Great street photography makes ordinary things look extraordinary. It is the beauty of the small things that often are overlooked in every day life. It is there for everyone to see but only the photographer is able to catch the moment and create art. I live nearby the Rijksmuseum in Amsterdam, so visiting this great museum is something I regularly do. As the museum was packed with tourists the last time I paid the museum a visit, I decided to put my focus on the many visitors instead of the displayed art. Due to the fact that it was so crowded and everybody was taking pictures with their smartphones themselves, I was free to take some pictures of the visitors, something you actually hardly can do anymore these days because everybody is so hyper sensitive for having a picture taken without their strict permission. Looking through the crowd, I saw the three figures on the paintings looking at the three persons sitting in front of it and quickly took a picture. If this is an example of great street photography is for others to decide, but it made me chuckle nevertheless 🙂
I am fortunate to live just a couple of minutes away of the famous Van Gogh Museum. For a lot of tourists, this museum is a must-see when visiting Amsterdam. For a good reason; both the collection as the building are impressive. The only downside of this museum is that it is packed with visitors all-of-the-time.

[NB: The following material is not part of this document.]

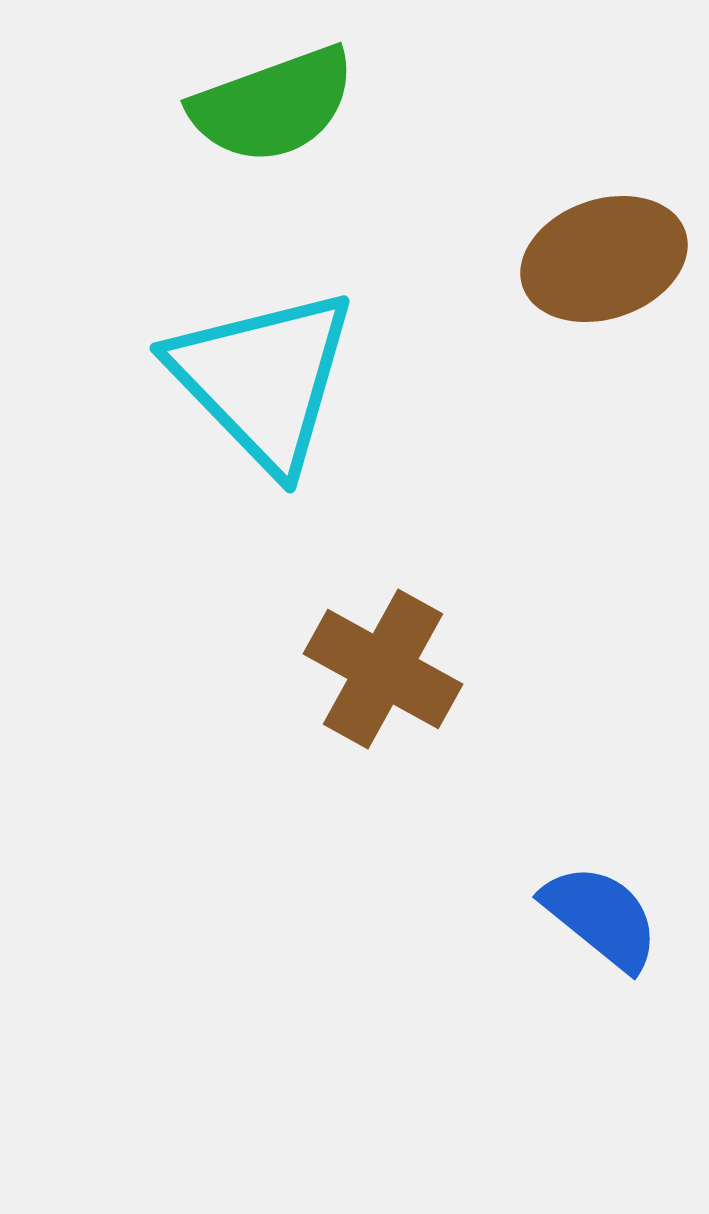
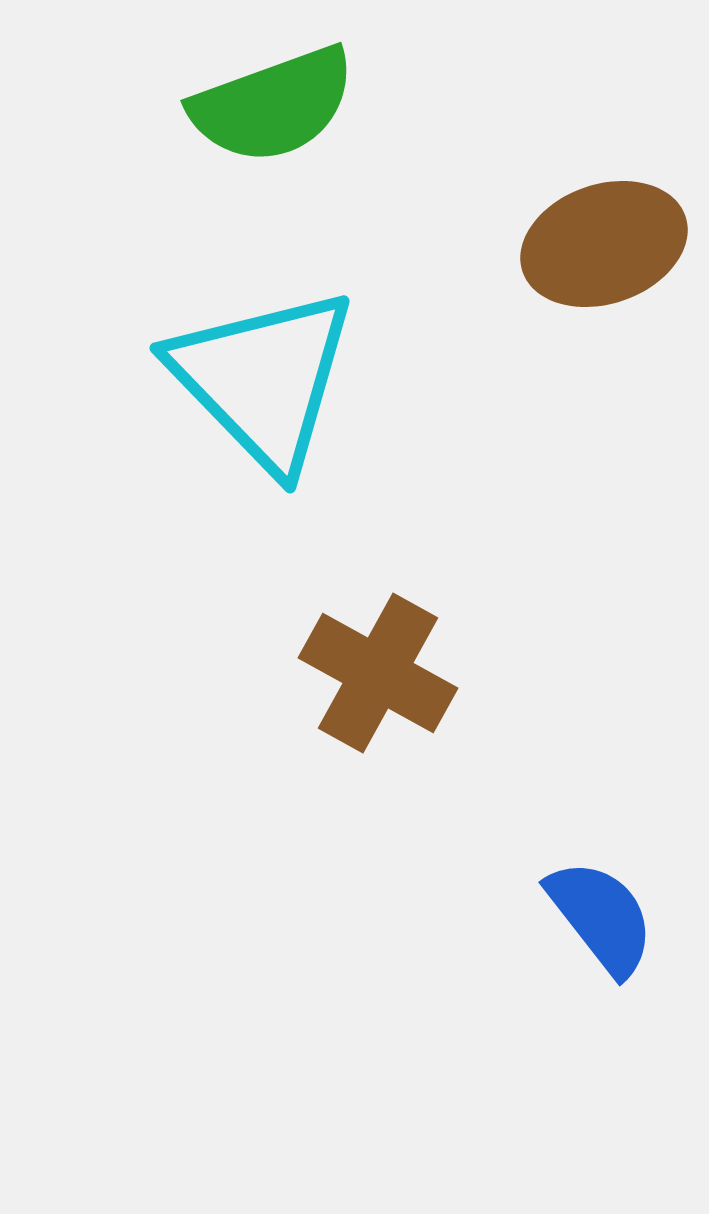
brown ellipse: moved 15 px up
brown cross: moved 5 px left, 4 px down
blue semicircle: rotated 13 degrees clockwise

I like strolling through the city at night and took this picture from outside the Van Gogh Museum. Although in monochrome, it resonates well with one of Van Gogh’s famous quotes:
I often think that the night is more alive and more richly colored than the day.
-Vincent Van Gogh
I recently visited an exposition by Anri Sala in the GEM museum in The Hague. Sala is an Albian artist who has won the Vincent Award (named after Van Gogh and not me obviously….). His work of art contains video art combined with different performances of the Clash’s Should I stay or should I go and a drumkit that drums on its own. It did not particular got my attention, but this scene did. Although its was pitch dark, knowing my camera inside out I quickly grabbed it, set the aperture on the F2,0 and the shutter speed on 1/15 combined with a ISO of 320. By leaning against a wall and having a fairly steady grip, I managed to take this picture. I am quite content with it as it represents the atmosphere of the room perfectly.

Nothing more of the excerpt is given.